• Problem to work on
Give back, exactly as written, the lines from the first line of the data below through the line with "VIS PRODUKT", and omit the pictures.

Stored data entries
□ □ □ □

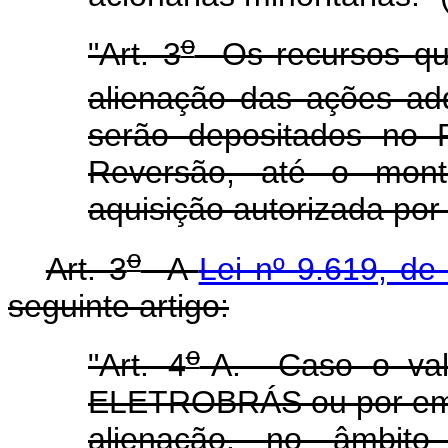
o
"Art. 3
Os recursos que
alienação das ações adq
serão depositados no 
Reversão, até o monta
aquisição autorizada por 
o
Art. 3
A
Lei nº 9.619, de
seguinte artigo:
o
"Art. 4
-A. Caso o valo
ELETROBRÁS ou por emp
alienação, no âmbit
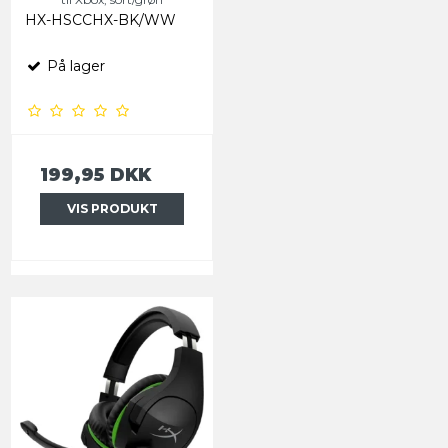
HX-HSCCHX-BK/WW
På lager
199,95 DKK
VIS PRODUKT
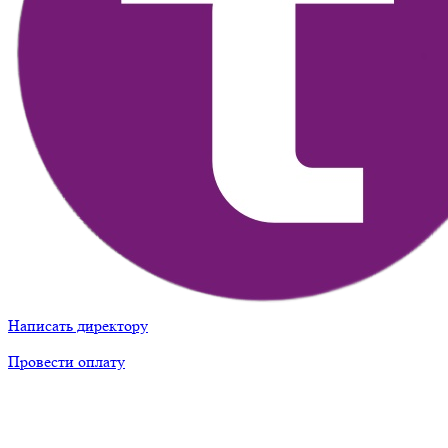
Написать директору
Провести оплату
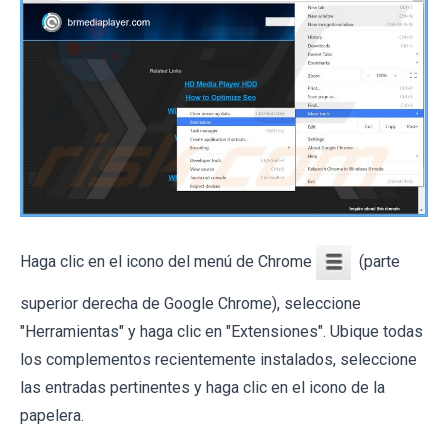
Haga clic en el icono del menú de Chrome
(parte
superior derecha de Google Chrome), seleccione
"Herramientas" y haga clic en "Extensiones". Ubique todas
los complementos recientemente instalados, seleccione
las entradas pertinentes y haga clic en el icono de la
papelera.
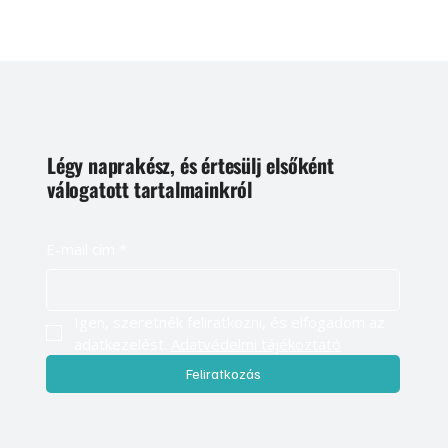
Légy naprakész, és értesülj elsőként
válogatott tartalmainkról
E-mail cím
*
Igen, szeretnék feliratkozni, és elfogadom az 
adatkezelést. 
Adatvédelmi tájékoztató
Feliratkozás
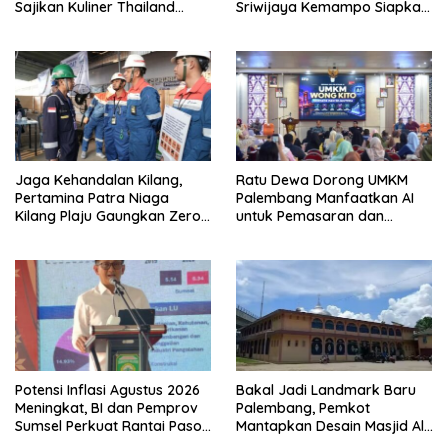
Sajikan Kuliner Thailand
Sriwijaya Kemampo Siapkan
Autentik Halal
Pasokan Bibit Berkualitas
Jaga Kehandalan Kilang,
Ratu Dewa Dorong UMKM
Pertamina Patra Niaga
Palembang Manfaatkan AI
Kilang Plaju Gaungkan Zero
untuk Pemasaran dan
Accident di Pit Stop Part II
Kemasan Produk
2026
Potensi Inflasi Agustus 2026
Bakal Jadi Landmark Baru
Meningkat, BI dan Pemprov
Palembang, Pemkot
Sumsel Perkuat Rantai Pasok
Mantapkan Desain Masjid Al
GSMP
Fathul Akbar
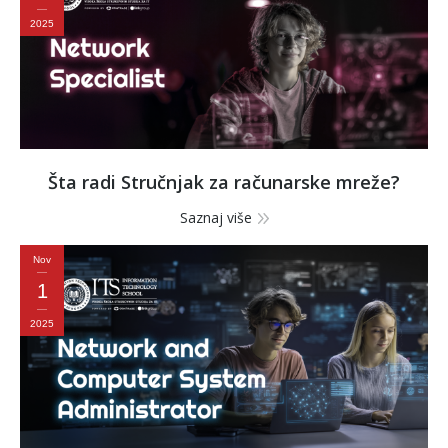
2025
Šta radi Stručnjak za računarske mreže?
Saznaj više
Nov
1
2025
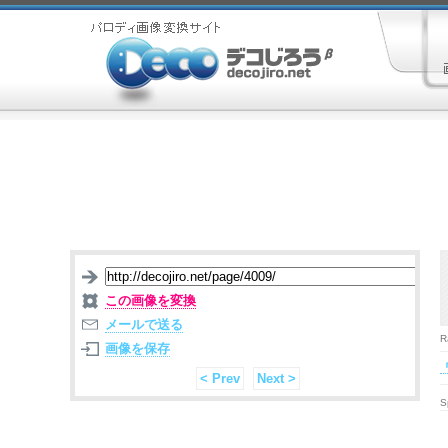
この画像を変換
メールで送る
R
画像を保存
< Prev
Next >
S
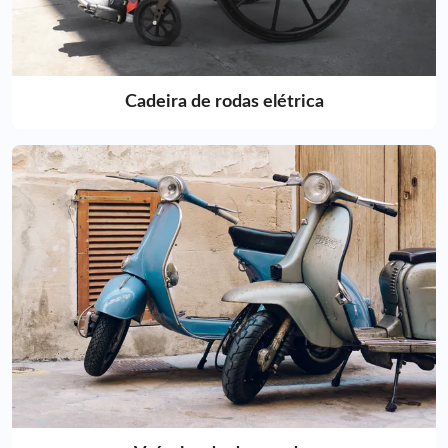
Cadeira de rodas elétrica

□ □ □ □

• Response to the task
o
"Art. 3
Os recursos que
alienação das ações adq
serão depositados no 
Reversão, até o monta
aquisição autorizada por 
o
Art. 3
A
Lei nº 9.619, de
seguinte artigo:
o
"Art. 4
-A. Caso o valo
ELETROBRÁS ou por emp
alienação, no âmbit
HX-HSCCHX-BK/WW
På lager
199,95 DKK
VIS PRODUKT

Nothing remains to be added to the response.